According to one local report, “Prices for chicken, eggs, boat fees, even toll fees, are also increasing and Deputy PM Supattanapong Punmeechaow is now asking Thais to “stay positive” amidst the price hikes and claims that “it is temporary.”

Meanwhile, the price of pork – a Thai staple – has skyrocketed to the point that crocodile farms are selling the meat of their reptiles at more than half the price of pork and Thais are taking to the alternative meat source. Thailand’s pork crisis, it should be noted, is in large part due to an outbreak of African Swine Fever (ASF), a porcine disease that decimates herds of pigs.

In short, broad distrust in the government and inflation is a classic recipe for broad-based dissent and it needs to be watched as a risk factor in a slowly recovering Thailand.

And now for the good news

To be sure, there is a lot to worry about in Thailand, but the World Bank December 2021 Thailand Outlook sees multiple silver linings in a cloudy horizon. Thailand’s exports are growing in response to increased global demand and it is expected that the country will see strong growth in investment.

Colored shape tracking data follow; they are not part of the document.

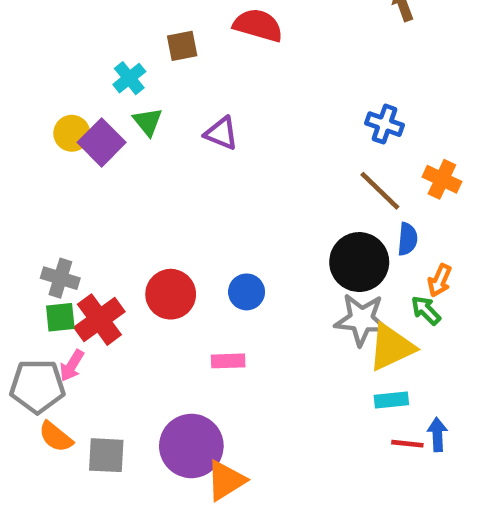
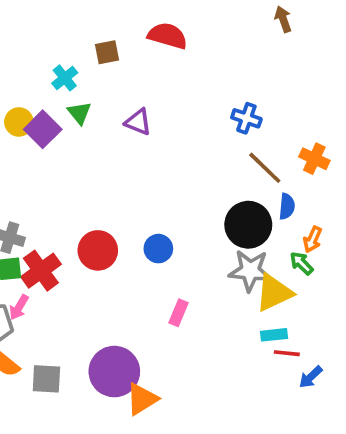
blue cross: (384, 124) -> (246, 118), moved
pink rectangle: (228, 361) -> (179, 313), moved, turned -65
blue arrow: (437, 434) -> (311, 377), moved, turned -130
red line: (407, 444) -> (287, 353), moved

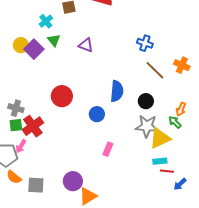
blue semicircle: (287, 206) -> (117, 91), moved, size x1.5
black circle: (248, 225) -> (146, 101), size x0.6
red circle: (98, 250) -> (62, 96), moved
purple circle: (114, 372) -> (73, 181), size x0.7

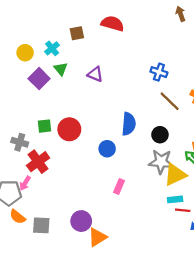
yellow circle: (21, 45) -> (25, 53), moved
green square: (16, 125) -> (45, 126), moved

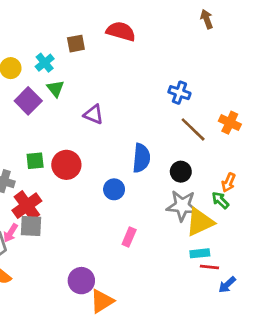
purple triangle: (95, 74) -> (94, 114), moved
gray square: (41, 225) -> (31, 226), moved

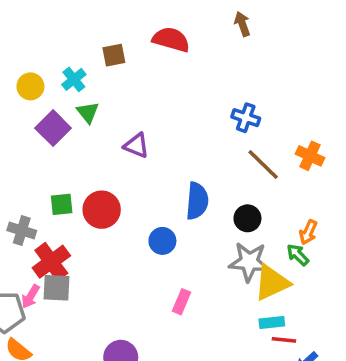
brown arrow: (207, 19) -> (242, 24), moved

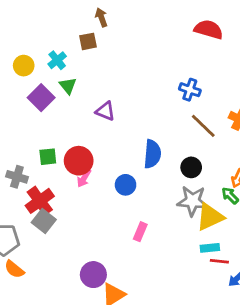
brown arrow: (242, 24) -> (101, 17), moved
red semicircle: (171, 40) -> (209, 29), moved
gray square: (56, 288) -> (44, 221), turned 35
pink arrow: (30, 296) -> (84, 178), moved

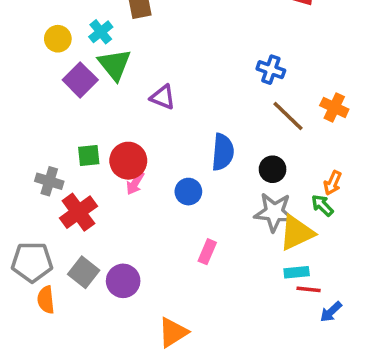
green triangle: (68, 86) -> (115, 64), size x1.5
gray square: (44, 221) -> (84, 272), moved
orange semicircle: (14, 269) -> (46, 300), turned 45
purple circle: (93, 275) -> (123, 281), moved

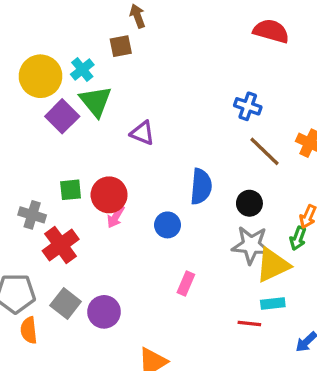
yellow circle: (58, 39) -> (41, 76), size x1.6
green arrow: (322, 205) -> (298, 238), turned -115
red line: (309, 289) -> (249, 324), moved

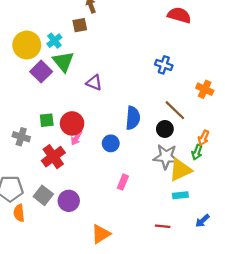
brown line: (264, 151) -> (175, 110), moved
red cross: (61, 245) -> (53, 157), moved
red line: (249, 324) -> (163, 226), moved

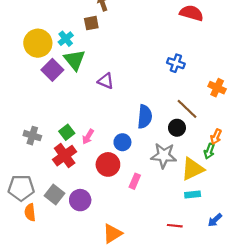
green square: (47, 120) -> (67, 132), moved, turned -32
red circle: (72, 123) -> (108, 164), moved
gray star: (166, 157) -> (164, 156), moved

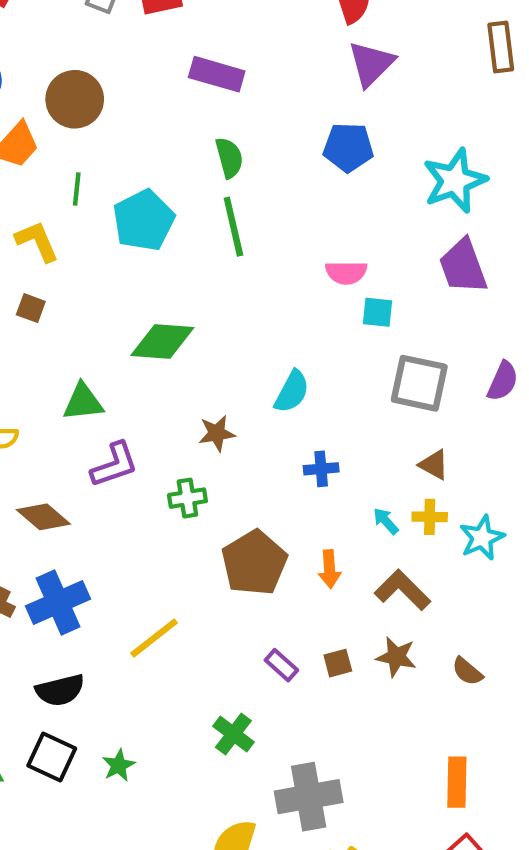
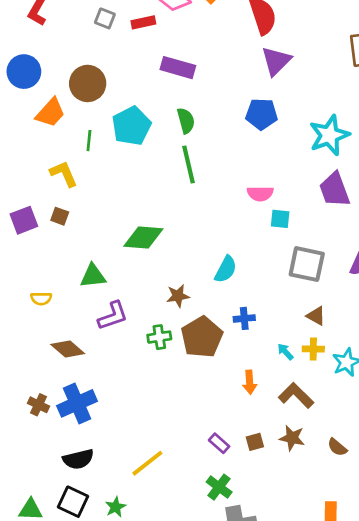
cyan pentagon: (144, 220) -> (131, 126), moved
brown pentagon: (254, 563) -> (202, 337), moved
yellow line: (154, 638) -> (147, 463), moved
green cross: (233, 734) -> (219, 487), moved

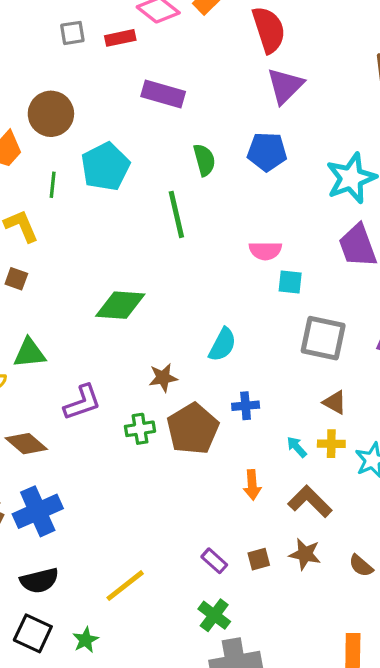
gray square: (105, 18) -> (72, 33), turned -30
green semicircle: (186, 121) -> (204, 160), moved
green triangle: (93, 276) -> (29, 353), moved

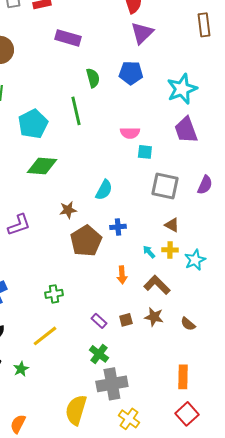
cyan pentagon: (105, 167) -> (33, 124), moved
green cross: (140, 429) -> (54, 294), moved

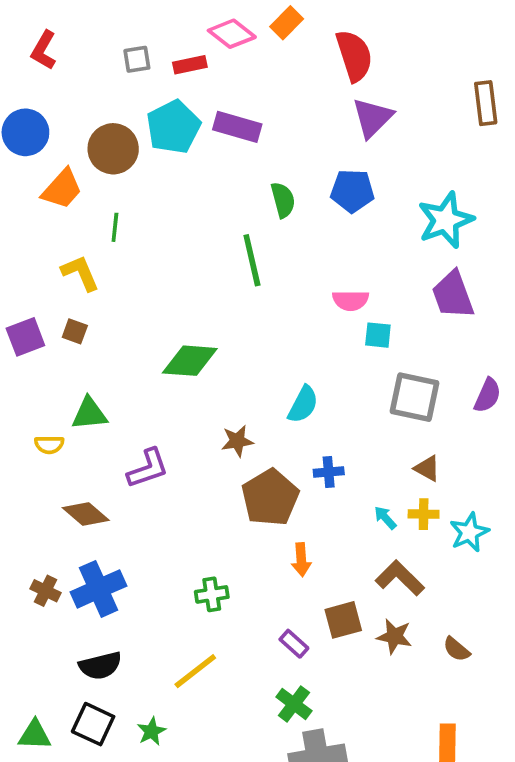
cyan pentagon: (33, 124) -> (173, 127), moved
orange arrow: (122, 275) -> (301, 560), moved
brown square: (126, 320) -> (343, 620), moved, size x1.5

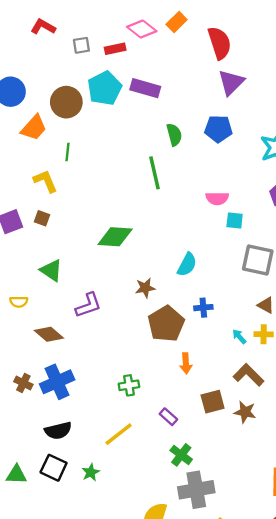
red L-shape: (44, 50) -> (43, 27), moved, turned 90
green triangle: (89, 414) -> (51, 270), turned 40
yellow semicircle: (49, 445) -> (19, 302), moved
purple rectangle: (294, 644) -> (168, 417), moved

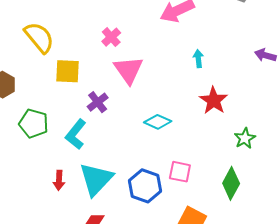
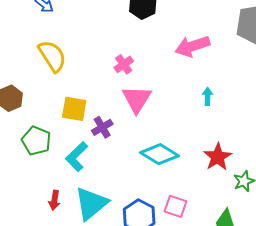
yellow square: (67, 71) -> (74, 109), moved
red star: (214, 101) -> (218, 157), moved
cyan diamond: (158, 122) -> (159, 154), size x1.4

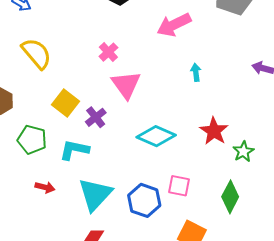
yellow square: (74, 109) -> (65, 103), turned 36
cyan L-shape: (77, 157) -> (74, 150), turned 64
red arrow: (54, 200) -> (45, 187), moved, turned -78

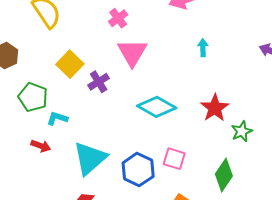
cyan L-shape: (74, 150) -> (57, 118), moved, size x0.7

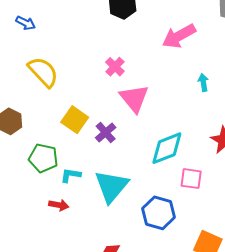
cyan diamond: (157, 107) -> (167, 148), turned -42
cyan triangle: (90, 158) -> (111, 186), moved
pink square: (174, 159) -> (191, 179), moved

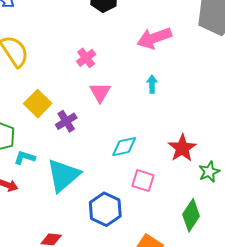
cyan arrow: (203, 82) -> (152, 84), moved
pink triangle: (134, 98) -> (100, 92), size x0.7
cyan diamond: (167, 148) -> (124, 147), size x0.7

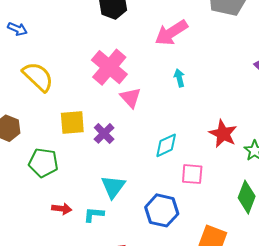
pink cross: (86, 58) -> (109, 67), size x1.8
yellow square: (38, 104) -> (72, 123), turned -36
cyan L-shape: (25, 158) -> (94, 214), moved
cyan triangle: (63, 175) -> (113, 187), size x0.7

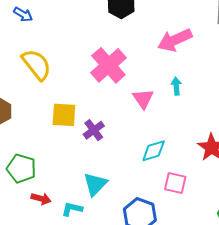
pink triangle: (131, 98) -> (143, 99), moved
green pentagon: (43, 163) -> (21, 168), moved

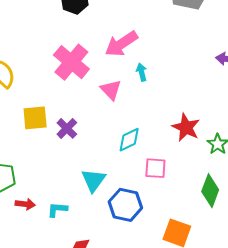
pink arrow: (175, 40) -> (121, 44), moved
cyan triangle: (95, 184) -> (94, 180), moved

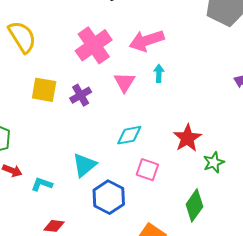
purple cross: (67, 128) -> (81, 95), moved

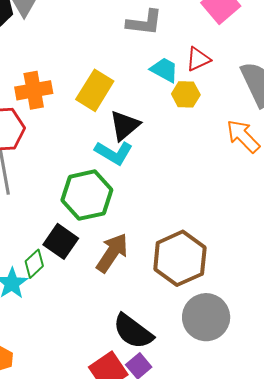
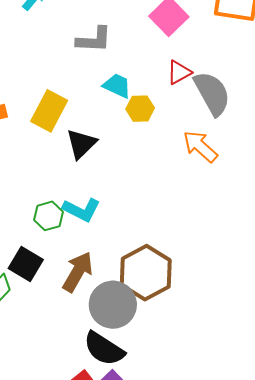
red triangle: (198, 59) -> (179, 72), moved
cyan L-shape: (114, 153) -> (81, 210), moved
green hexagon: (87, 195) -> (49, 216), size x0.6
gray circle: (206, 317) -> (113, 305), moved

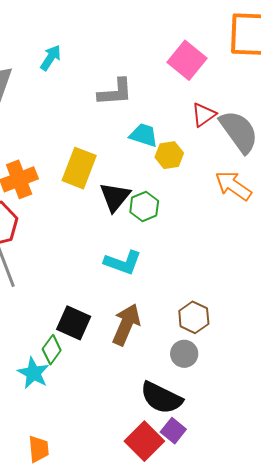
green hexagon: (49, 216) -> (144, 207), moved
brown hexagon: (146, 273) -> (194, 317), size x0.6
gray circle: (113, 305) -> (184, 354), moved, size x0.6

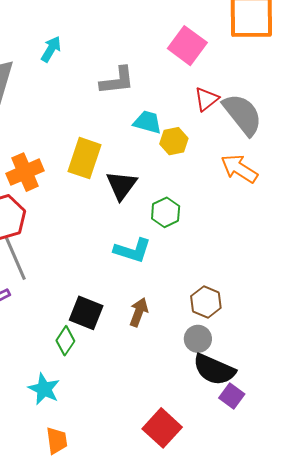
green hexagon: (144, 207) -> (166, 212), moved
brown arrow: (126, 325) -> (139, 312), size x0.7
cyan star: (33, 373) -> (44, 389), moved
black semicircle: (161, 398) -> (214, 370), moved
purple square: (173, 431) -> (232, 396), moved

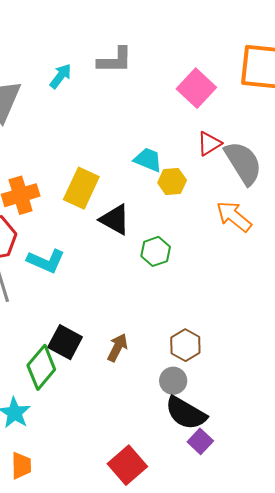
gray L-shape: (117, 81) -> (115, 60), moved
black triangle: (122, 185) -> (115, 219), turned -44
cyan L-shape: (132, 250) -> (46, 261), moved
green diamond: (65, 341) -> (41, 367), size x1.5

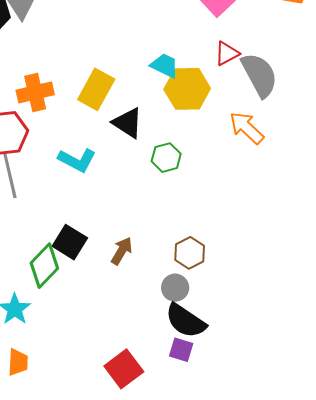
yellow hexagon: (172, 182) -> (187, 89), size x1.6
cyan L-shape: (46, 261) -> (77, 160), moved
purple square: (200, 441) -> (181, 350), moved, turned -30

The World Bank forecasts that economic activity in the Kingdom will return to its pre-pandemic levels by the end of this year, due to the continued global commitment to vaccination campaigns, which in turn is expected to see a resumption of Thailand’s booming tourist sector. In terms of actual forecast numbers, the bank expects international arrivals to reach around 7 million in 2022 – mostly in the second half of the year – while increasing to around 20 million arrivals in 2023 – about half of the 2019 level. “Tourism is expected to contribute 2 percentage points to the growth rate in 2022 and 4 percent in 2023,” the bank reports.

Of course, uncertainty clouds all such forecasts. As FocusEcomomics points out, growth in Thailand is almost certainly bound to improve compared to 2021, which was anaemic at best, because consumer spending is picking up and “external sector growth remains solid.”

But, the report continues, fiscal support will likely be limited and the overriding uncertainty about the extent to which Thailand’s economic pillar, tourism, can recover in the year ahead means that robust growth is by no means a certainty. It’s likely that Thailand will continue to lag behind some of its regional competitors in terms of its recovery – notably Vietnam, which is Southeast Asia’s country to watch.

Meanwhile, the Thai government remains committed to high-profile infrastructure projects, such as new railways and an airport planned near Bangkok, all of which will serve Thailand well in the long term. The fear in Thailand itself is that Thailand’s immediate malaise – and it is legion in nature – will outlast the pandemic longer than the regular Thai is ready to put up with.